▶ **Task item**: Each line that contains the word "opportunities" is to be copied from the records below.
### Given information
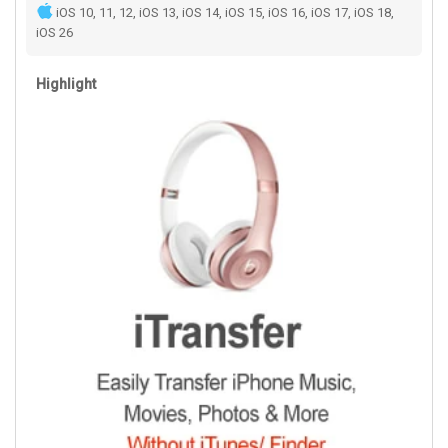
iOS 10, 11, 12, iOS 13, iOS 14, iOS 15, iOS 16, iOS 17, iOS 18,
iOS 26
Highlight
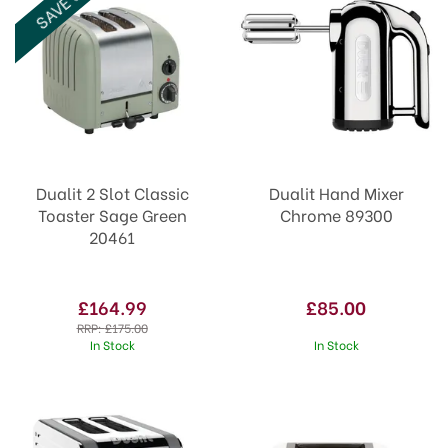
SAVE 6%
tasks when you shop with us.
Dualit 2 Slot Classic
Dualit Hand Mixer
Toaster Sage Green
Chrome 89300
20461
£164.99
£85.00
RRP:
£175.00
In Stock
In Stock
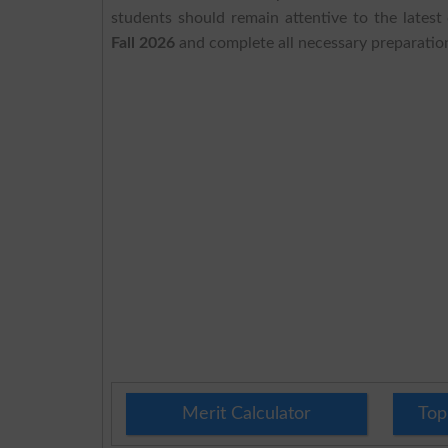
students should remain attentive to the lates
Fall 2026
and complete all necessary preparatio
Merit Calculator
Top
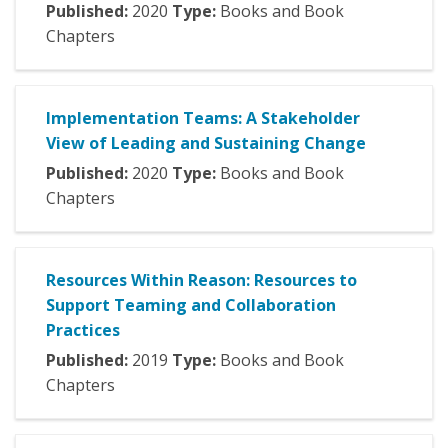
Published:
2020
Type:
Books and Book
Chapters
Implementation Teams: A Stakeholder
View of Leading and Sustaining Change
Published:
2020
Type:
Books and Book
Chapters
Resources Within Reason: Resources to
Support Teaming and Collaboration
Practices
Published:
2019
Type:
Books and Book
Chapters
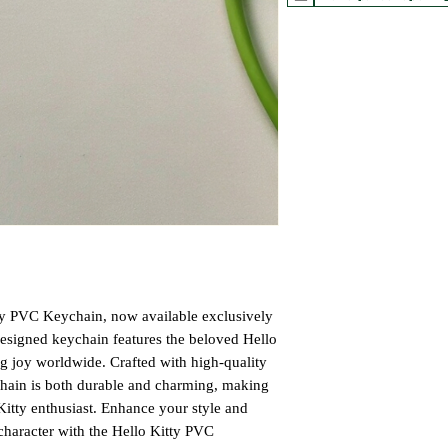
ty PVC Keychain, now available exclusively
designed keychain features the beloved Hello
ng joy worldwide. Crafted with high-quality
chain is both durable and charming, making
 Kitty enthusiast. Enhance your style and
character with the Hello Kitty PVC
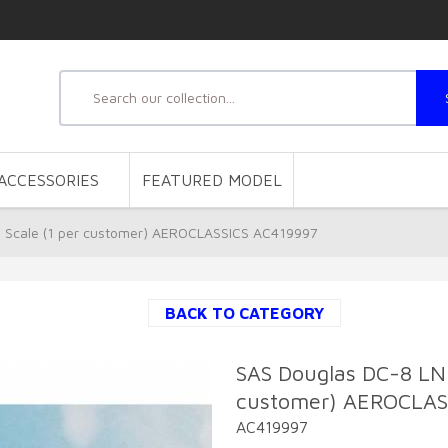
ACCESSORIES
FEATURED MODEL
Scale (1 per customer) AEROCLASSICS AC419997
BACK TO CATEGORY
SAS Douglas DC-8 LN
customer) AEROCLAS
AC419997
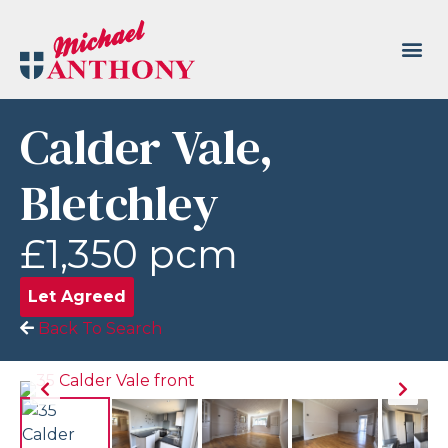
Calder Vale,
Bletchley
£1,350 pcm
Let Agreed
Back To Search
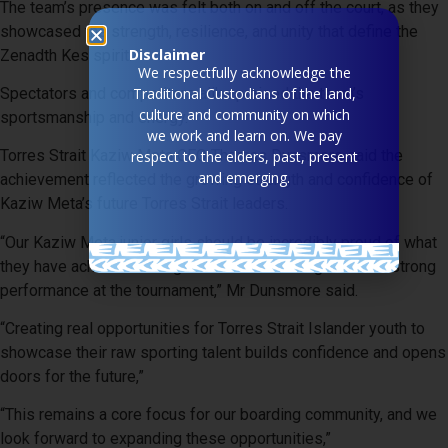
The team’s presence was felt both on and off the court, as they
showcased the strength, resilience, and unity that define the
Disclaimer
Zenadth Kes spirit.
We respectfully acknowledge the
Spectators and competitors alike praised the team’s
Traditional Custodians of the land,
culture and community on which
sportsmanship and energy.
we work and learn on. We pay
Torres Strait Kaziw Meta CEO Thomas Dunsmore said the
respect to the elders, past, present
and emerging.
achievement reflected the growing strength and confidence of
Kaziw Meta’s future Torres Strait leaders.
“Our Kaziw Meta junior girls should be incredibly proud of what
they have achieved through consistent training and their strong
performance at the tournament,” Mr Dunsmore said.
“Creating real opportunities for Torres Strait Islander youth to
showcase their raw sporting talent builds confidence and opens
doors for the future,”
“This remains a core focus for our boarding community, and we
look forward to expanding these opportunities,”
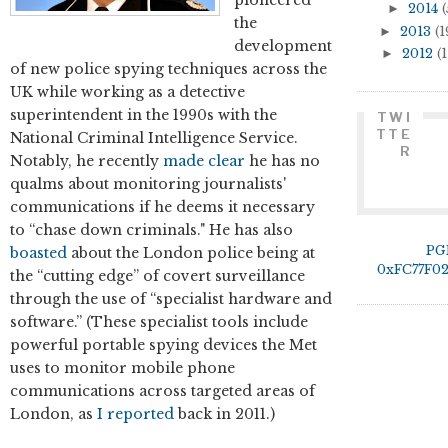
►
2014
(
the
►
2013
(1
development
►
2012
(1
of new police spying techniques across the
UK while working as a detective
superintendent in the 1990s with the
TWI
TTE
National Criminal Intelligence Service.
R
Notably, he recently
made clear
he has no
qualms about monitoring journalists'
communications if he deems it necessary
to “chase down criminals." He has also
PG
boasted
about the London police being at
0xFC77F0
the “cutting edge” of covert surveillance
through the use of “specialist hardware and
software.” (These specialist tools include
powerful portable spying devices the Met
uses to monitor mobile phone
communications across targeted areas of
London, as
I reported
back in 2011.)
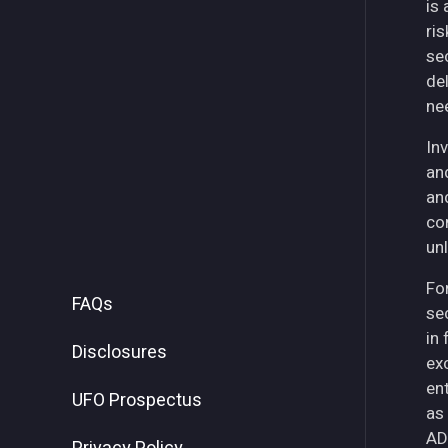
is
ri
se
del
ne
Inv
an
an
co
unl
For
FAQs
se
in
Disclosures
ex
ent
UFO Prospectus
as
AD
######
▶ **Answer to this task**:
“Creating real opportunities for Torres Strait Islander youth to
look forward to expanding these opportunities,”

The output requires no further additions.